__TASK GOAL__
Whatever pictures appear, omit them, and repeat the data below exactly.

__PROVIDED ENTRIES__
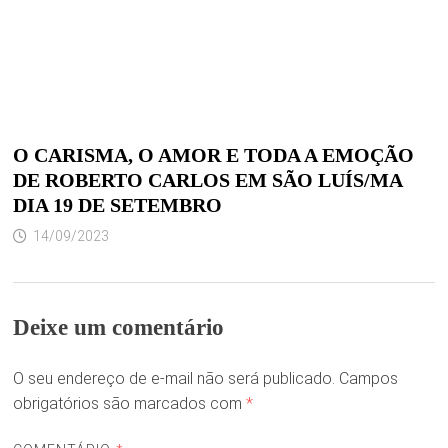
O CARISMA, O AMOR E TODA A EMOÇÃO
DE ROBERTO CARLOS EM SÃO LUÍS/MA
DIA 19 DE SETEMBRO
14/09/2023
Deixe um comentário
O seu endereço de e-mail não será publicado.
Campos
obrigatórios são marcados com
*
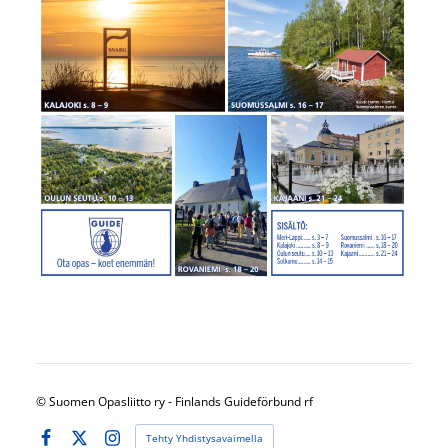
©
Suomen Opasliitto ry - Finlands Guideförbund rf
Tehty Yhdistysavaimella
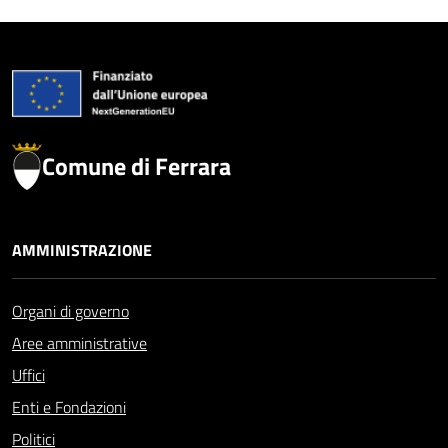
Comune di Ferrara
AMMINISTRAZIONE
Organi di governo
Aree amministrative
Uffici
Enti e Fondazioni
Politici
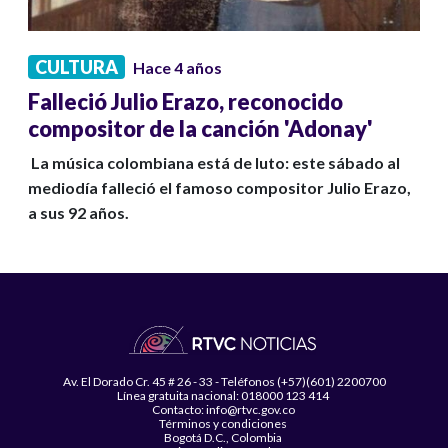
CULTURA
Hace 4 años
Falleció Julio Erazo, reconocido
compositor de la canción 'Adonay'
La música colombiana está de luto: este sábado al
mediodía falleció el famoso compositor Julio Erazo,
a sus 92 años.
Av. El Dorado Cr. 45 # 26 - 33 - Teléfonos (+57)(601) 2200700
Línea gratuita nacional: 018000 123 414
Contacto: info@rtvc.gov.co
Términos y condiciones
Bogotá D.C., Colombia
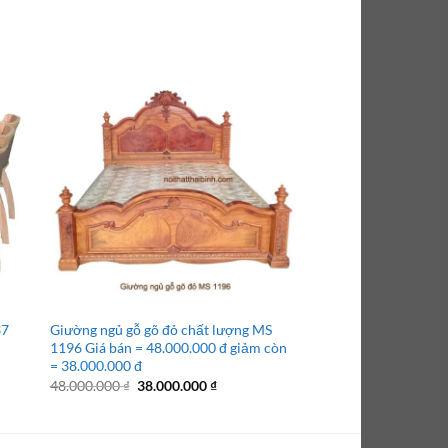
37
Giường ngủ gỗ gõ đỏ chất lượng MS
Bàn văn phòng gỗ gõ
1196 Giá bán = 48.000.000 đ giảm còn
1m6 = 19.500.000 đ 
= 38.000.000 đ
bàn dầy 8 ly
Giá
Giá
Giá
48.000.000
₫
38.000.000
₫
24.500.000
₫
19.500
gốc
hiện
gốc
là:
tại
là:
48.000.000 ₫.
là:
24.500.
₫.
38.000.000 ₫.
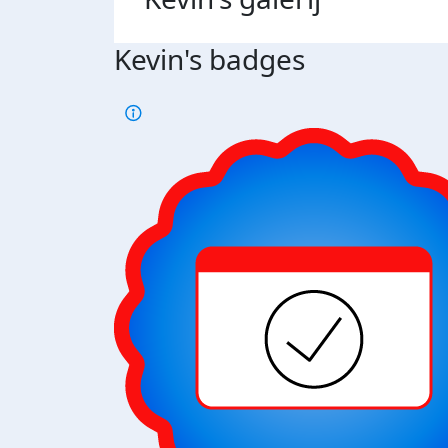
Kevin's badges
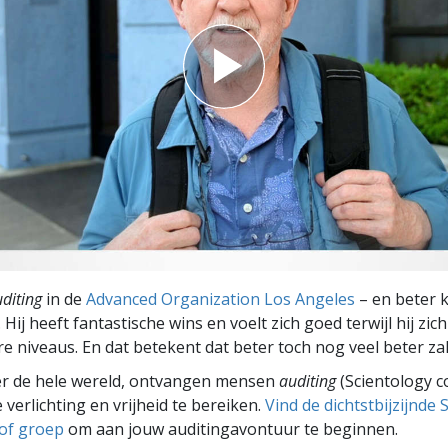
diting
in de
Advanced Organization Los Angeles
– en beter 
Hij heeft fantastische wins en voelt zich goed terwijl hij zic
re niveaus. En dat betekent dat beter toch nog veel beter za
er de hele wereld, ontvangen mensen
auditing
(Scientology c
 verlichting en vrijheid te bereiken.
Vind de dichtstbijzijnde 
 of groep
om aan jouw auditingavontuur te beginnen.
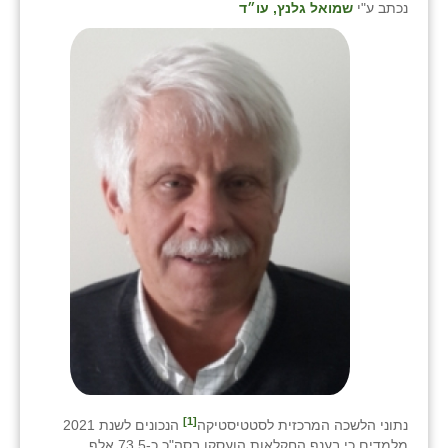
נכתב ע"י
שמואל גלנץ, עו״ד
שבי ציון
שדה ורבורג
שדה צבי
שדמה
שכניה
תלמי יוסף
בוסתן הגליל
[1]
נתוני הלשכה המרכזית לסטטיסטיקה
הנכונים לשנת 2021
מלמדים כי בענף החקלאות הועסקו בסה"כ כ-73.5 אלף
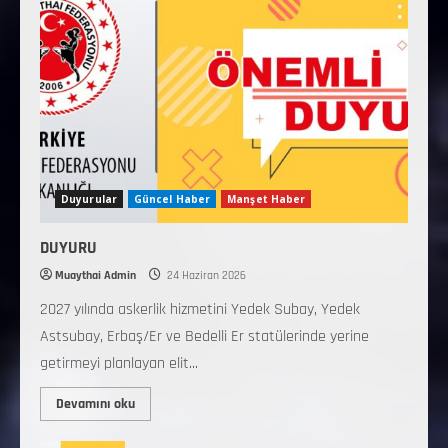
Duyurular
Güncel Haber
Manşet Haber
DUYURU
Muaythai Admin
24 Haziran 2026
2027 yılında askerlik hizmetini Yedek Subay, Yedek
Astsubay, Erbaş/Er ve Bedelli Er statülerinde yerine
getirmeyi planlayan elit...
Devamını oku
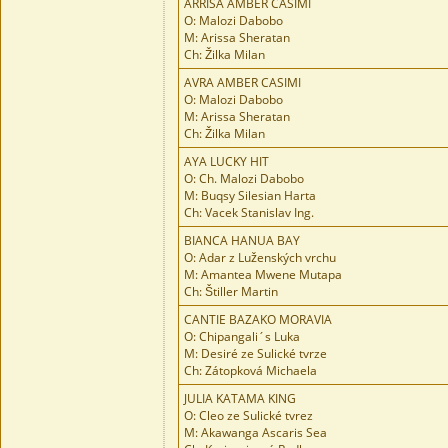
ARRISA AMBER CASIMI
O: Malozi Dabobo
M: Arissa Sheratan
Ch: Žilka Milan
AVRA AMBER CASIMI
O: Malozi Dabobo
M: Arissa Sheratan
Ch: Žilka Milan
AYA LUCKY HIT
O: Ch. Malozi Dabobo
M: Buqsy Silesian Harta
Ch: Vacek Stanislav Ing.
BIANCA HANUA BAY
O: Adar z Luženských vrchu
M: Amantea Mwene Mutapa
Ch: Štiller Martin
CANTIE BAZAKO MORAVIA
O: Chipangali´s Luka
M: Desiré ze Sulické tvrze
Ch: Zátopková Michaela
JULIA KATAMA KING
O: Cleo ze Sulické tvrez
M: Akawanga Ascaris Sea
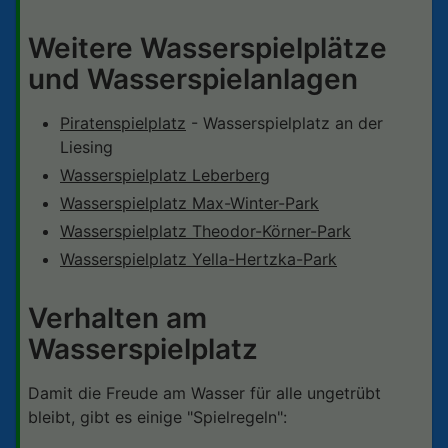
Weitere Wasserspielplätze
und Wasserspielanlagen
Piratenspielplatz
- Wasserspielplatz an der
Liesing
Wasserspielplatz Leberberg
Wasserspielplatz Max-Winter-Park
Wasserspielplatz Theodor-Körner-Park
Wasserspielplatz Yella-Hertzka-Park
Verhalten am
Wasserspielplatz
Damit die Freude am Wasser für alle ungetrübt
bleibt, gibt es einige "Spielregeln":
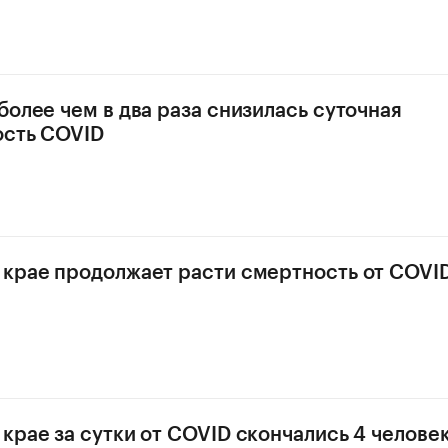
более чем в два раза снизилась суточная
ость COVID
крае продолжает расти смертность от COVI
крае за сутки от COVID скончались 4 челове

__ANSWER FOR THE TASK__
O CARISMA, O AMOR E TODA A EMOÇÃO
DE ROBERTO CARLOS EM SÃO LUÍS/MA
DIA 19 DE SETEMBRO
14/09/2023
Deixe um comentário
O seu endereço de e-mail não será publicado.
Campos
obrigatórios são marcados com
*
©
Suomen Opasliitto ry - Finlands Guideförbund rf
Tehty Yhdistysavaimella
Comune di Ferrara
AMMINISTRAZIONE
Organi di governo
Aree amministrative
Uffici
Enti e Fondazioni
Politici
CULTURA
Hace 4 años
Falleció Julio Erazo, reconocido
compositor de la canción 'Adonay'
La música colombiana está de luto: este sábado al
mediodía falleció el famoso compositor Julio Erazo,
a sus 92 años.
Av. El Dorado Cr. 45 # 26 - 33 - Teléfonos (+57)(601) 2200700
Línea gratuita nacional: 018000 123 414
Contacto: info@rtvc.gov.co
Términos y condiciones
Bogotá D.C., Colombia
37
Giường ngủ gỗ gõ đỏ chất lượng MS
Bàn văn phòng gỗ gõ
1196 Giá bán = 48.000.000 đ giảm còn
1m6 = 19.500.000 đ 
= 38.000.000 đ
bàn dầy 8 ly
Giá
Giá
Giá
48.000.000
₫
38.000.000
₫
24.500.000
₫
19.500
gốc
hiện
gốc
là:
tại
là:
48.000.000 ₫.
là:
24.500.
₫.
38.000.000 ₫.
Kevin's badges
diting
in de
Advanced Organization Los Angeles
– en beter 
Hij heeft fantastische wins en voelt zich goed terwijl hij zic
re niveaus. En dat betekent dat beter toch nog veel beter za
er de hele wereld, ontvangen mensen
auditing
(Scientology c
 verlichting en vrijheid te bereiken.
Vind de dichtstbijzijnde 
 of groep
om aan jouw auditingavontuur te beginnen.
נכתב ע"י
שמואל גלנץ, עו״ד
שבי ציון
שדה ורבורג
שדה צבי
שדמה
שכניה
תלמי יוסף
בוסתן הגליל
[1]
נתוני הלשכה המרכזית לסטטיסטיקה
הנכונים לשנת 2021
מלמדים כי בענף החקלאות הועסקו בסה"כ כ-73.5 אלף
Duyurular
Güncel Haber
Manşet Haber
DUYURU
Muaythai Admin
24 Haziran 2026
2027 yılında askerlik hizmetini Yedek Subay, Yedek
Astsubay, Erbaş/Er ve Bedelli Er statülerinde yerine
getirmeyi planlayan elit...
Devamını oku
ARRISA AMBER CASIMI
O: Malozi Dabobo
M: Arissa Sheratan
Ch: Žilka Milan
AVRA AMBER CASIMI
O: Malozi Dabobo
M: Arissa Sheratan
Ch: Žilka Milan
AYA LUCKY HIT
O: Ch. Malozi Dabobo
M: Buqsy Silesian Harta
Ch: Vacek Stanislav Ing.
BIANCA HANUA BAY
O: Adar z Luženských vrchu
M: Amantea Mwene Mutapa
Ch: Štiller Martin
CANTIE BAZAKO MORAVIA
O: Chipangali´s Luka
M: Desiré ze Sulické tvrze
Ch: Zátopková Michaela
JULIA KATAMA KING
O: Cleo ze Sulické tvrez
M: Akawanga Ascaris Sea
Weitere Wasserspielplätze
und Wasserspielanlagen
Piratenspielplatz
- Wasserspielplatz an der
Liesing
Wasserspielplatz Leberberg
Wasserspielplatz Max-Winter-Park
Wasserspielplatz Theodor-Körner-Park
Wasserspielplatz Yella-Hertzka-Park
Verhalten am
Wasserspielplatz
Damit die Freude am Wasser für alle ungetrübt
bleibt, gibt es einige "Spielregeln":
более чем в два раза снизилась суточная
ость COVID
крае продолжает расти смертность от COVI
крае за сутки от COVID скончались 4 челове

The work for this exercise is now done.